── Records shown ──
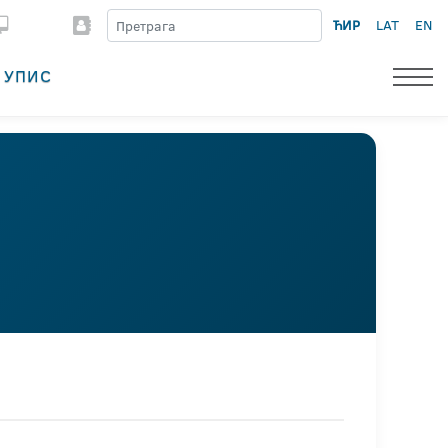
ЋИР
LAT
EN
УПИС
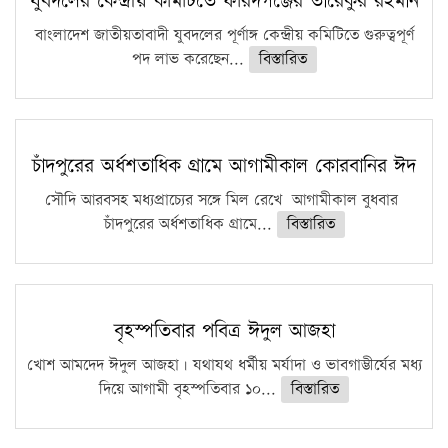
যুবদলের কেন্দ্রীয় কমিটিতে ফরিদগঞ্জের তারেকুর রহমান
ফরিদগঞ্জে আগুনে পুড়লো ৬ ব্যবসা প্রতিষ্ঠান
বাংলাদেশ জাতীয়তাবাদী যুবদলের পূর্ণাঙ্গ কেন্দ্রীয় কমিটিতে গুরুত্বপূর্ণ
পদ লাভ করেছেন...
বিস্তারিত
চাঁদপুরের অর্ধশতাধিক গ্রামে আগামীকাল কোরবানির ঈদ
সৌদি আরবসহ মধ্যপ্রাচ্যের সঙ্গে মিল রেখে আগামীকাল বুধবার
চাঁদপুরের অর্ধশতাধিক গ্রামে...
বিস্তারিত
বৃহস্পতিবার পবিত্র ঈদুল আজহা
খোশ আমদেদ ঈদুল আজহা। যথাযথ ধর্মীয় মর্যাদা ও ভাবগাম্ভীর্যের মধ্য
দিয়ে আগামী বৃহস্পতিবার ১০...
বিস্তারিত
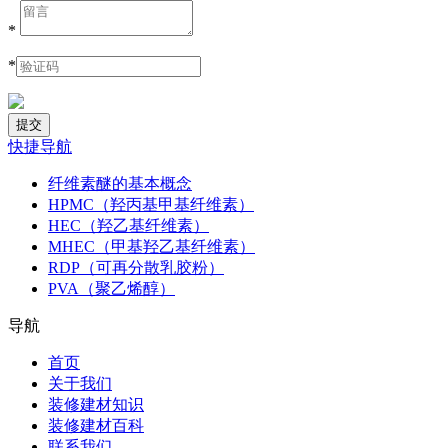
*
*
快捷导航
纤维素醚的基本概念
HPMC（羟丙基甲基纤维素）
HEC（羟乙基纤维素）
MHEC（甲基羟乙基纤维素）
RDP（可再分散乳胶粉）
PVA（聚乙烯醇）
导航
首页
关于我们
装修建材知识
装修建材百科
联系我们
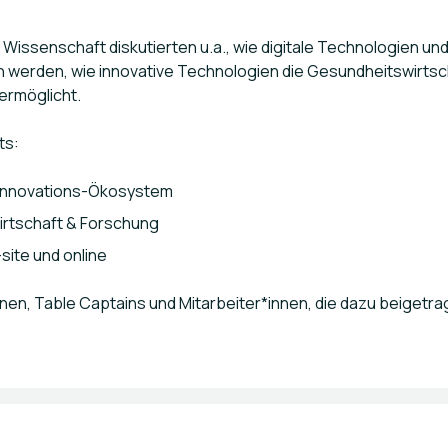
d Wissenschaft diskutierten u.a., wie digitale Technologien un
 werden, wie innovative Technologien die Gesundheitswirtsch
 ermöglicht.
ts:
r Innovations-Ökosystem
Wirtschaft & Forschung
ite und online
nnen, Table Captains und Mitarbeiter*innen, die dazu beigetr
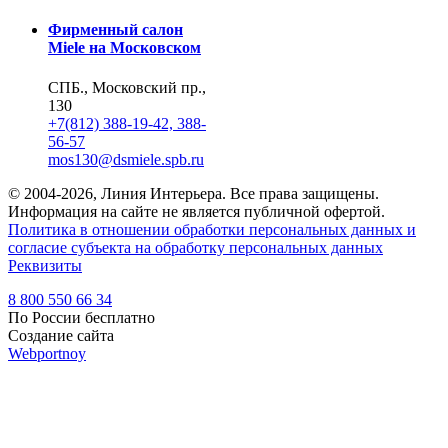
Фирменный салон
Miele на Московском
СПБ., Московский пр.,
130
+7(812) 388-19-42, 388-
56-57
mos130@dsmiele.spb.ru
© 2004-2026, Линия Интерьера. Все права защищены.
Информация на сайте не является публичной офертой.
Политика в отношении обработки персональных данных и
согласие субъекта на обработку персональных данных
Реквизиты
8 800 550 66 34
По России бесплатно
Создание сайта
Webportnoy
Мы используем cookie (файлы с данными о прошлых
посещениях сайта) для персонализации сервисов и удобства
───
◆ To do ◆
Each line of the records above that holds the word "Technologien" should be counted, and only the final number stated.

◆ Written solution ◆
2